This is a total cop-out, but it just depends on the person. I was a columnist, which I loved in certain ways, but I didn't love it because it could inhibited my ability to do long-form. (Because column writing by nature forces you to piss key people off at times and alienate sources you might need cooperation from on project stuff.) My dream job was to be a columnist and long-form writer whose columns my sources on the beat never read.
Why be nervous? If you get offered the SE job, take it, then if the content job comes along, then take it and give two weeks notice to the paper if you've already started working there. This industry has proven time and time again that you have to look out for yourself first.
When I started I wanted to be a pro beat writer. Now, I want to be a prep writer at the biggest paper in the state until i retire. Until that happens, I'm OK with being good at what I do and working for an awful publisher and a worse company.
I wanted to be a publisher. Then the head man of a newsroom. Now, I want to be a writer; a magazine writer specializing in state history.

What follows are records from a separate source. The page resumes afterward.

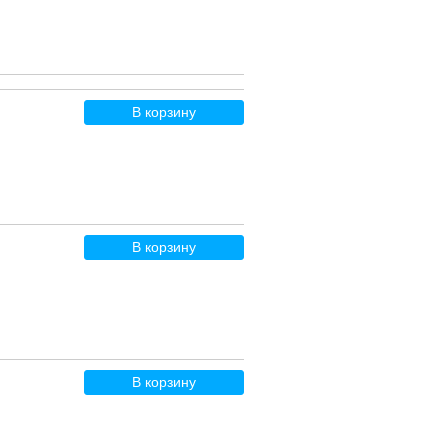
В корзину
В корзину
В корзину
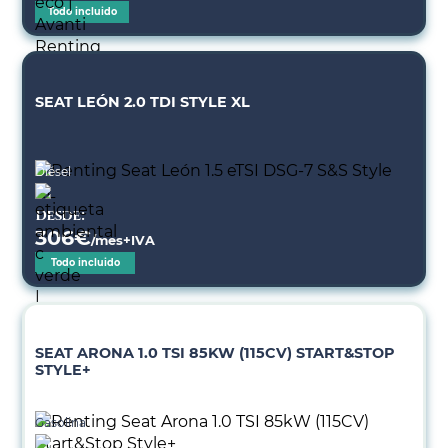
Todo incluido
SEAT LEÓN 2.0 TDI STYLE XL
Diésel
Desde:
306
€
/mes+IVA
Todo incluido
SEAT ARONA 1.0 TSI 85KW (115CV) START&STOP
STYLE+
Gasolina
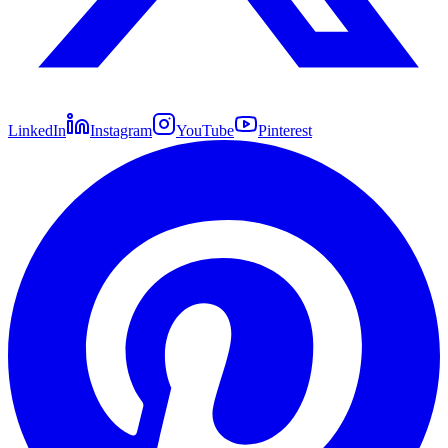
LinkedIn
Instagram
YouTube
Pinterest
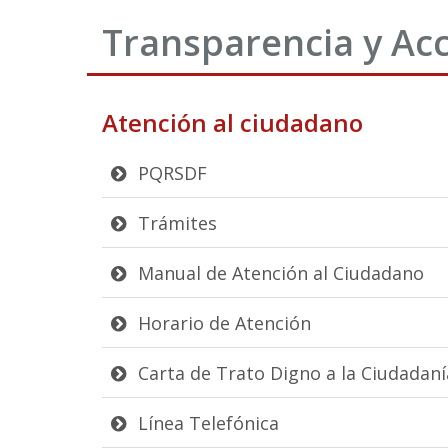
Transparencia y Acc
Atención al ciudadano
PQRSDF
Trámites
Manual de Atención al Ciudadano
Horario de Atención
Carta de Trato Digno a la Ciudadaní
Línea Telefónica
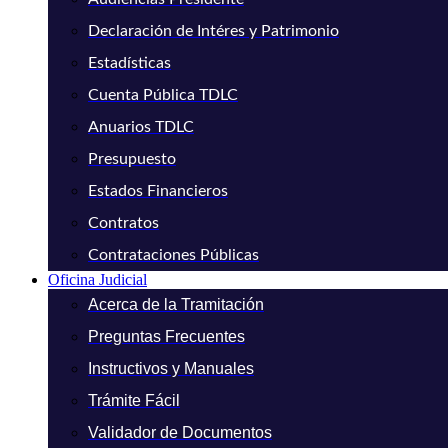
Declaración de Intéres y Patrimonio
Estadísticas
Cuenta Pública TDLC
Anuarios TDLC
Presupuesto
Estados Financieros
Contratos
Contrataciones Públicas
Oficina Judicial
Acerca de la Tramitación
Preguntas Frecuentes
Instructivos y Manuales
Trámite Fácil
Validador de Documentos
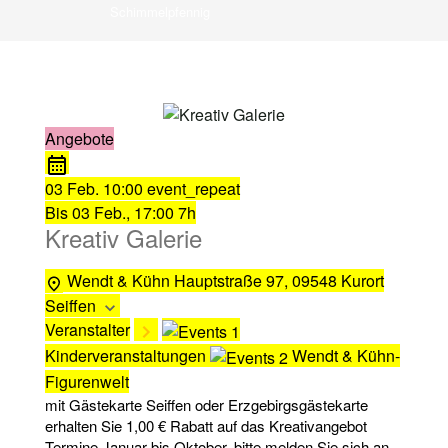
Schimmelpfennig
Angebote
03 Feb.
10:00
event_repeat
Bis
03 Feb., 17:00
7h
Kreativ Galerie
Wendt & Kühn
Hauptstraße 97, 09548 Kurort
Seiffen
Veranstalter
Kinderveranstaltungen
Wendt & Kühn-
Figurenwelt
mit Gästekarte Seiffen oder Erzgebirgsgästekarte
erhalten Sie 1,00 € Rabatt auf das Kreativangebot
Termine Januar bis Oktober, bitte melden Sie sich an.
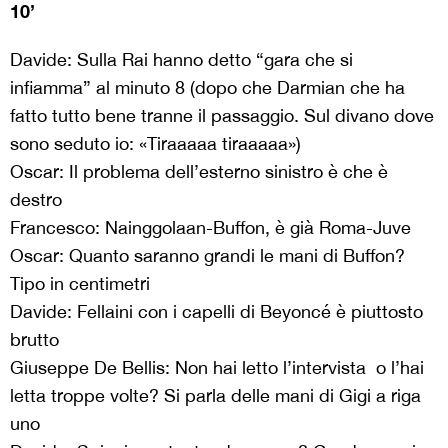
10’
Davide: Sulla Rai hanno detto “gara che si
infiamma” al minuto 8 (dopo che Darmian che ha
fatto tutto bene tranne il passaggio. Sul divano dove
sono seduto io: «Tiraaaaa tiraaaaa»)
Oscar: Il problema dell’esterno sinistro è che è
destro
Francesco: Nainggolaan-Buffon, è già Roma-Juve
Oscar: Quanto saranno grandi le mani di Buffon?
Tipo in centimetri
Davide: Fellaini con i capelli di Beyoncé è piuttosto
brutto
Giuseppe De Bellis: Non hai letto l’intervista o l’hai
letta troppe volte? Si parla delle mani di Gigi a riga
uno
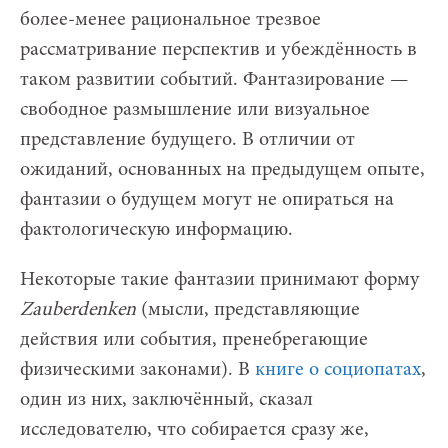
более-менее рациональное трезвое
рассматривание перспектив и убеждённость в
таком развитии событий. Фантазирование —
свободное размышление или визуальное
представление будущего. В отличии от
ожиданий, основанных на предыдущем опыте,
фантазии о будущем могут не опираться на
фактологическую информацию.
Некоторые такие фантазии принимают форму
Zauberdenken
(мысли, представляющие
действия или события, пренебрегающие
физическими законами). В
книге о социопатах
,
один из них, заключённый, сказал
исследователю, что собирается сразу же,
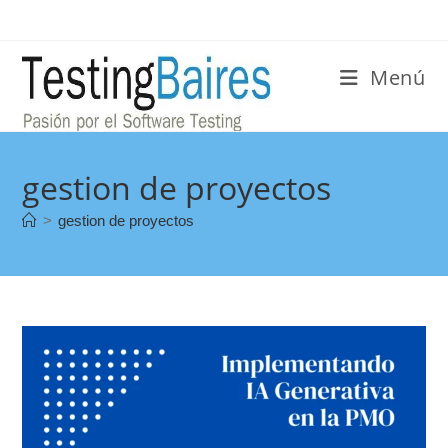
Menú
gestion de proyectos
>
gestion de proyectos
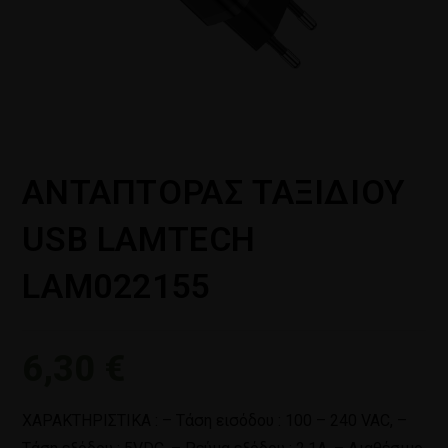
ΑΝΤΑΠΤΟΡΑΣ ΤΑΞΙΔΙΟΥ
USB LAMTECH
LAM022155
6,30
€
ΧΑΡΑΚΤΗΡΙΣΤΙΚΑ : – Τάση εισόδου : 100 – 240 VAC, –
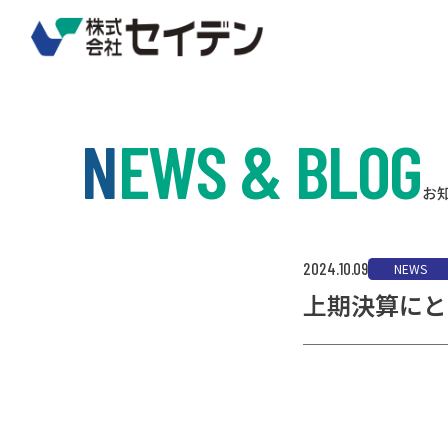
N
EWS & BLOG
お
2024.10.09
NEWS
上期決算にと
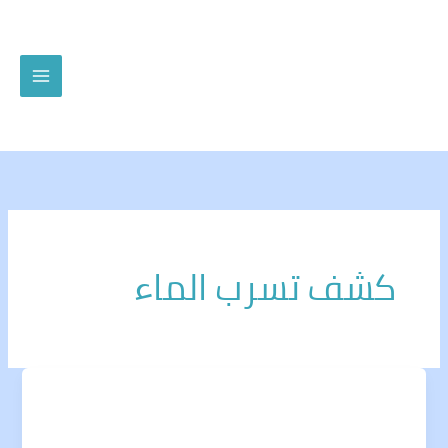
خطي
لى
لمحتوى
كشف تسرب الماء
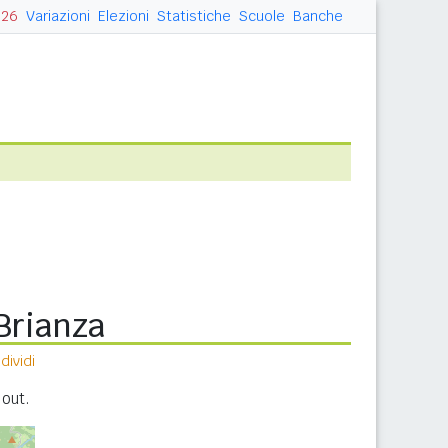
026
Variazioni
Elezioni
Statistiche
Scuole
Banche
Brianza
ividi
 out.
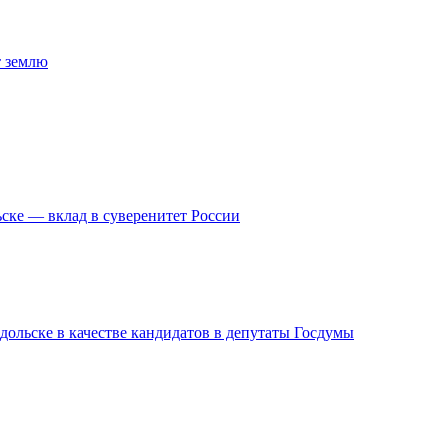
т землю
ске — вклад в суверенитет России
дольске в качестве кандидатов в депутаты Госдумы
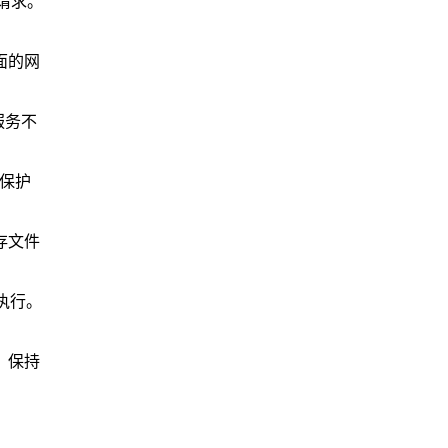
请求。
面的网
服务不
何保护
存文件
执行。
。保持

And yet has one of the country's most popular podcasts, founded Grantland, produced the excellent 30-for-30 series—and now is about to do that again—and wrote a New York Times No. 1 bestseller. Some guys get all the luck, eh?
And yet Simmons writes better than 97 percent* of the people who slag on him here. Discuss. *Confirmed.
It's pretty hard to grasp why people still think the world's most popular sports writer is self-indulgent. Indulgent, sure. But he's indulging his readers. Anyway, dream job? I would like to be a line editor at one of the 10-or-so places left that cares about line editing. Real, hands-on line editing.